### What is Topic Modeling
In machine learning and natural language processing, a topic model is a type of statistical model for discovering the abstract "topics" that occur in a collection of documents. Topic modeling is a frequently used text-mining tool for discovery of hidden semantic structures in a text body. Intuitively, given that a document is about a particular topic, one would expect particular words to appear in the document more or less frequently: "dog" and "bone" will appear more often in documents about dogs, "cat" and "meow" will appear in documents about cats, and "the" and "is" will appear approximately equally in both. A document typically concerns multiple topics in different proportions; thus, in a document that is 10% about cats and 90% about dogs, there would probably be about 9 times more dog words than cat words. The "topics" produced by topic modeling techniques are clusters of similar words. A topic model captures this intuition in a mathematical framework, which allows examining a set of documents and discovering, based on the statistics of the words in each, what the topics might be and what each document's balance of topics is.

## Import Libraries

In [None]:
import warnings
warnings.filterwarnings("ignore")
import pandas as pd
import numpy as np
import matplotlib.pyplot as plt
import seaborn as sns
import re
from wordcloud import WordCloud, STOPWORDS, ImageColorGenerator
from sklearn.manifold import TSNE
import matplotlib.colors as mcolors
import gensim
from gensim.utils import simple_preprocess
from gensim.models import Phrases, phrases, ldamodel, CoherenceModel
import nltk
from nltk.corpus import stopwords
nltk.download('stopwords')
import spacy
import gensim.corpora as corpora
from pprint import pprint
import pyLDAvis
import pyLDAvis.gensim 
from collections import Counter

In [None]:
data_df = pd.read_csv('/kaggle/input/spooky-author-identification/train.zip')
data_df.head()

In [None]:
# shape of the dataset
data_df.shape

In [None]:
# value count for eavh author
sns.countplot(data_df['author'])

In [None]:
# null value
data_df.isnull().sum()

We don't required id column so we will going to drop it

In [None]:
# drop id column
data_df = data_df.drop(columns = ['id'], axis=1)
data_df.head()

## Visulization

In [None]:
data_df['Number_of_words'] = data_df['text'].apply(lambda x:len(str(x).split()))
data_df

In [None]:
import matplotlib.pyplot as plt
plt.style.use('ggplot')
plt.figure(figsize=(12,6))
sns.distplot(data_df['Number_of_words'],kde = False,color="red",bins=200)
plt.title("Frequency distribution of number of words for each text extracted", size=20)

In [None]:
cloud=WordCloud(colormap="winter",width=600,height=400).generate(str(data_df["text"]))
fig=plt.figure(figsize=(13,18))
plt.axis("off")
plt.imshow(cloud,interpolation='bilinear')

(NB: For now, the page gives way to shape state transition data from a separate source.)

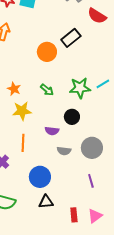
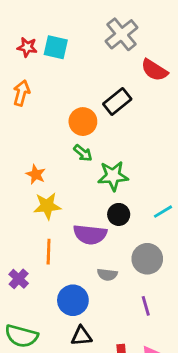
cyan line: (103, 84) -> (163, 212), moved
green star: (80, 88) -> (113, 176), moved
green arrow: (47, 90) -> (83, 153), moved
purple semicircle: (52, 131) -> (90, 234), size x1.6
gray semicircle: (64, 151) -> (107, 275), moved

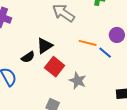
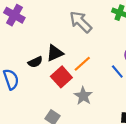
orange line: (88, 43) -> (82, 64), moved, turned -66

Now it's time to clean the text

## Data Cleaning 

Clean the text by lowering all words,removing special characters, numbers and stopwords

In [None]:
data_df['text_processed'] = data_df['text'].map(lambda x: re.sub('[,\.!?]','',x))
data_df['text_processed'] = data_df['text_processed'].map(lambda x:x.lower())
print(data_df['text_processed'].head())

In [None]:
# remove all characters, number or characters
def cleanText(input_string):
    modified_string = re.sub('[^A-Za-z0-9]+', ' ', input_string)
    return(modified_string)
data_df['text_processed'] = data_df.text_processed.apply(cleanText)
data_df['text_processed'][150]

In [None]:
# remove stopwords
stopWords = stopwords.words('english')
def removeStopWords(stopWords, rvw_txt):
    newtxt = ' '.join([word for word in rvw_txt.split() if word not in stopWords])
    return newtxt
data_df['text_processed'] = [removeStopWords(stopWords,x) for x in data_df['text_processed']]

## WordCloud

In [None]:
# join the different text together
longText = ','.join(list(data_df['text_processed'].values))
# generate the word cloud
wordcloud = WordCloud(background_color="black",
                      max_words= 600,
                      contour_width = 10,
                      contour_color = "steelblue",
                     collocations=False).generate(longText)
# visualize the word cloud
fig = plt.figure(1, figsize = (12, 12))
plt.axis('off')
plt.imshow(wordcloud)
plt.show()


In [None]:
fig = plt.figure(1, figsize = (20,10))
# split() returns list of all the words in the string
split_it = longText.split()
# Pass the split_it list to instance of Counter class.
Counter = Counter(split_it)
#print(Counter)
# most_common() produces k frequently encountered
# input values and their respective counts.
most_occur = Counter.most_common(30)
x_df = pd.DataFrame(most_occur, columns=("words","count"))
sns.barplot(x = 'words', y = 'count', data = x_df)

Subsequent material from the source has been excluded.